Pull out each line of the records holding the string "carga".

***** INPUT MATERIAL

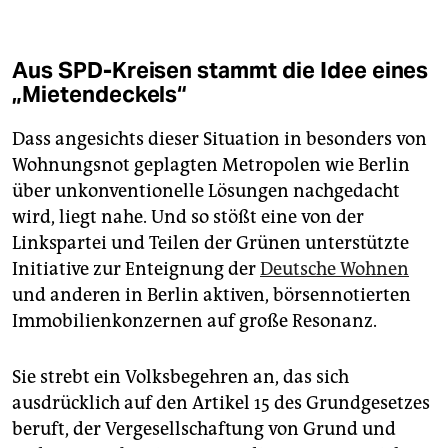
Aus SPD-Kreisen stammt die Idee eines
„Mietendeckels“
Dass angesichts dieser Situation in besonders von
Wohnungsnot geplagten Metropolen wie Berlin
über unkonventionelle Lösungen nachgedacht
wird, liegt nahe. Und so stößt eine von der
Linkspartei und Teilen der Grünen unterstützte
Initiative zur Enteignung der
Deutsche Wohnen
und anderen in Berlin aktiven, börsennotierten
Immobilienkonzernen auf große Resonanz.
Sie strebt ein Volksbegehren an, das sich
ausdrücklich auf den Artikel 15 des Grundgesetzes
beruft, der Vergesellschaftung von Grund und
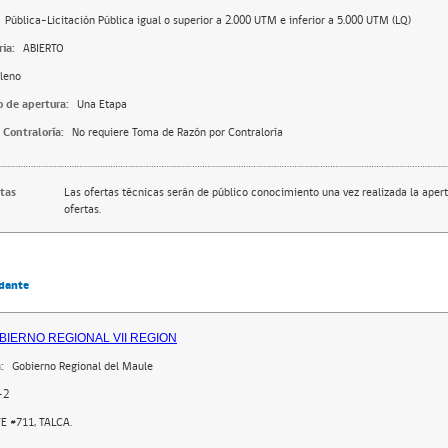
Pública-Licitación Pública igual o superior a 2.000 UTM e inferior a 5.000 UTM (LQ)
ia:
ABIERTO
leno
o de apertura:
Una Etapa
 Contraloría:
No requiere Toma de Razón por Contraloría
rtas
Las ofertas técnicas serán de público conocimiento una vez realizada la apert
ofertas.
dante
BIERNO REGIONAL VII REGION
:
Gobierno Regional del Maule
-2
E #711, TALCA.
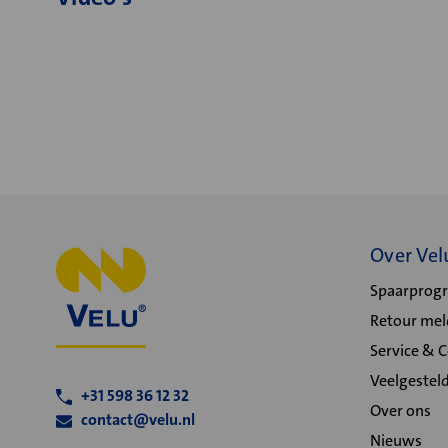
Over Vel
Spaarpro
Retour me
Service & 
Veelgestel
+31 598 36 12 32
Over ons
contact@velu.nl
Nieuws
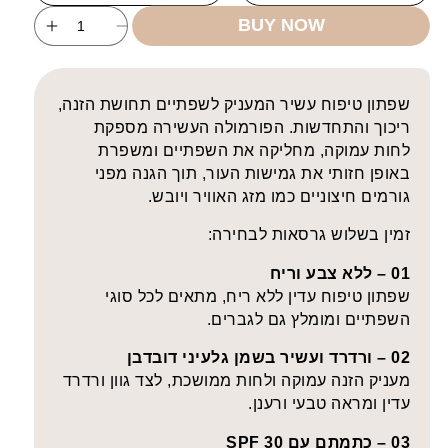
unavailable
BUY NOW
ncrease
Decrease
uantity
quantity
for
for
Rich
Rich
שפתון טיפוח עשיר המעניק לשפתיים תחושת הזנה,
Care
Care
ריכוך והתחדשות. הפורמולה העשירה מספקת
Lipstick
Lipstick
לחות עמוקה, מחליקה את השפתיים ומשפרת
באופן חזותי את גמישות העור, תוך הגנה מפני
גורמים חיצוניים כמו מזג האוויר ויובש.
זמין בשלוש גרסאות לבחירה:
01 – ללא צבע וריח
שפתון טיפוח עדין ללא ריח, מתאים לכל סוגי
השפתיים ומומלץ גם לגברים.
02 – ורדרד ועשיר בשמן גלעיני דובדבן
מעניק הזנה עמוקה ולחות ממושכת, לצד גוון ורדרד
עדין ומראה טבעי ורענן.
03 – כתמתם עם SPF 30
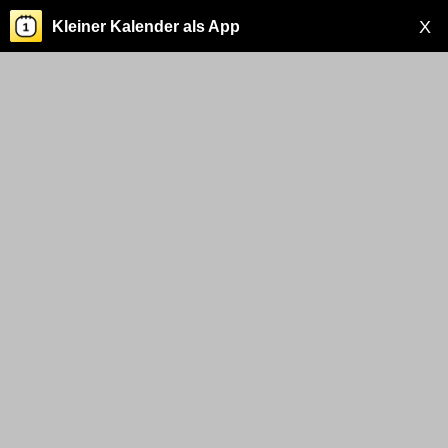
X
Kleiner Kalender als App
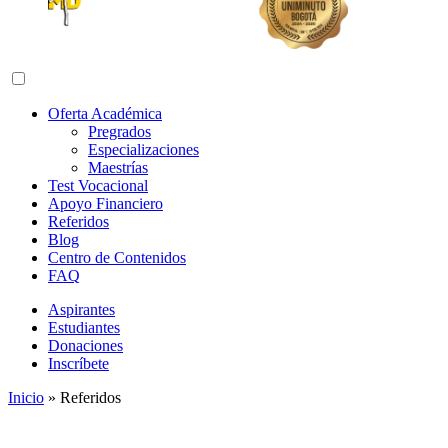
Abrir menú de navegación
Oferta Académica
Pregrados
Especializaciones
Maestrías
Test Vocacional
Apoyo Financiero
Referidos
Blog
Centro de Contenidos
FAQ
Aspirantes
Estudiantes
Donaciones
Inscríbete
Inicio
»
Referidos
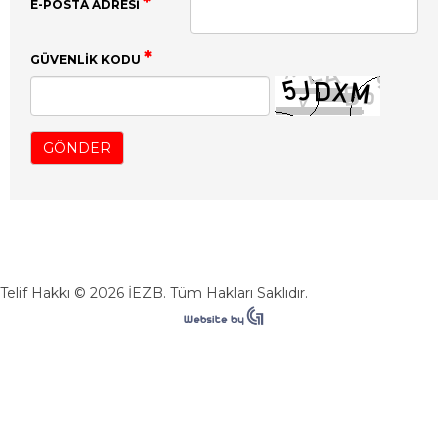
E-POSTA ADRESI
GÜVENLIK KODU
Telif Hakkı © 2026 İEZB. Tüm Hakları Saklıdır.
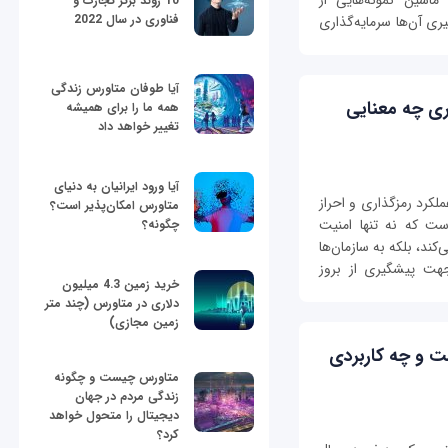
اشین نمونه‌هایی از
10 روند برتر تجارت و
فناوری در سال 2022
ی آن‌ها سرمایه‌گذاری
آیا طوفان متاورس زندگی
بری چه معنایی
همه ما را برای همیشه
تغییر خواهد داد
آیا ورود ایرانیان به دنیای
ملکرد رمزگذاری و احراز
متاورس امکان‌پذیر است؟
ست که نه تنها امنیت
چگونه؟
کند، بلکه به سازمان‌ها
جهت پیشگیری از بروز
خرید زمین 4.3 میلیون
دلاری در متاورس (چند متر
زمین مجازی)
Queueing the) چیست و چه کاربردی
متاورس چیست و چگونه
زندگی مردم در جهان
دیجیتال را متحول خواهد
کرد؟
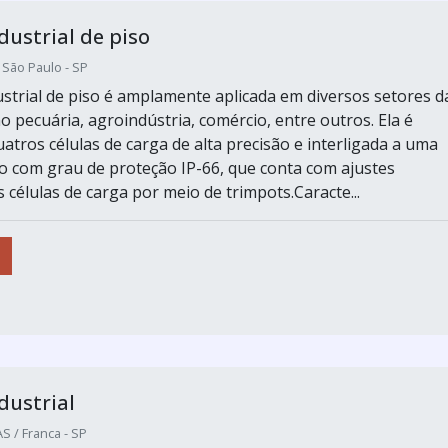
dustrial de piso
/ São Paulo - SP
ustrial de piso é amplamente aplicada em diversos setores d
o pecuária, agroindústria, comércio, entre outros. Ela é
atros células de carga de alta precisão e interligada a uma
ão com grau de proteção IP-66, que conta com ajustes
s células de carga por meio de trimpots.Caracte...
dustrial
 / Franca - SP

**********

• **TASK ANSWER**
atros células de carga de alta precisão e interligada a uma
s células de carga por meio de trimpots.Caracte...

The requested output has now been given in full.